# [REQUIREMENT]
Copy the entries below verbatim, omitting any pictures they contain.

Extracted page text data
- - -

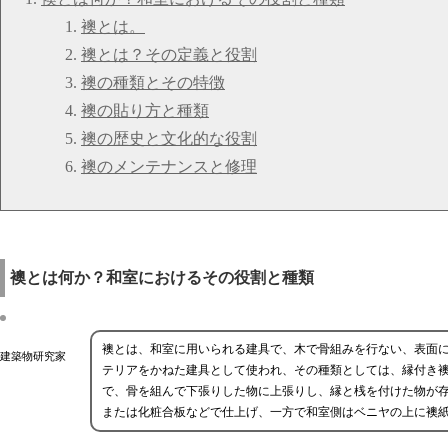
襖とは。
襖とは？その定義と役割
襖の種類とその特徴
襖の貼り方と種類
襖の歴史と文化的な役割
襖のメンテナンスと修理
襖とは何か？和室におけるその役割と種類
襖とは、和室に用いられる建具で、木で骨組みを行ない、表面
建築物研究家
テリアをかねた建具として使われ、その種類としては、縁付き
で、骨を組んで下張りした物に上張りし、縁と桟を付けた物が
または化粧合板などで仕上げ、一方で和室側はベニヤの上に襖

- - -

# [EXERCISE RESULT]
襖とは。
襖とは？その定義と役割
襖の種類とその特徴
襖の貼り方と種類
襖の歴史と文化的な役割
襖のメンテナンスと修理
襖とは何か？和室におけるその役割と種類
襖とは、和室に用いられる建具で、木で骨組みを行ない、表面
建築物研究家
テリアをかねた建具として使われ、その種類としては、縁付き
で、骨を組んで下張りした物に上張りし、縁と桟を付けた物が
または化粧合板などで仕上げ、一方で和室側はベニヤの上に襖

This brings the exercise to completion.